- Task objective:
Could you restate exactly the lines that begin at the line with "Receive the latest" and end at the final line of the data?

Saved entries

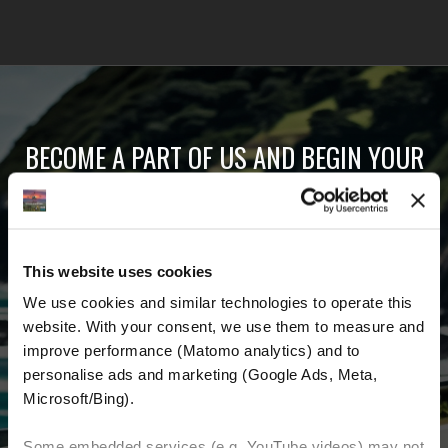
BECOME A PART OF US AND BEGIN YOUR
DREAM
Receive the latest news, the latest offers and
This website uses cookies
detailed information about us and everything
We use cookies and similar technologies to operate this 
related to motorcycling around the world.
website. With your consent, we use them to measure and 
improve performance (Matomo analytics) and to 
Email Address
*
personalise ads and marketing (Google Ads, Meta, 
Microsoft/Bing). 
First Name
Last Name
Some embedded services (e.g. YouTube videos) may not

- Result of this exercise:
Receive the latest news, the latest offers and
This website uses cookies
detailed information about us and everything
We use cookies and similar technologies to operate this 
related to motorcycling around the world.
website. With your consent, we use them to measure and 
improve performance (Matomo analytics) and to 
Email Address
*
personalise ads and marketing (Google Ads, Meta, 
Microsoft/Bing). 
First Name
Last Name
Some embedded services (e.g. YouTube videos) may not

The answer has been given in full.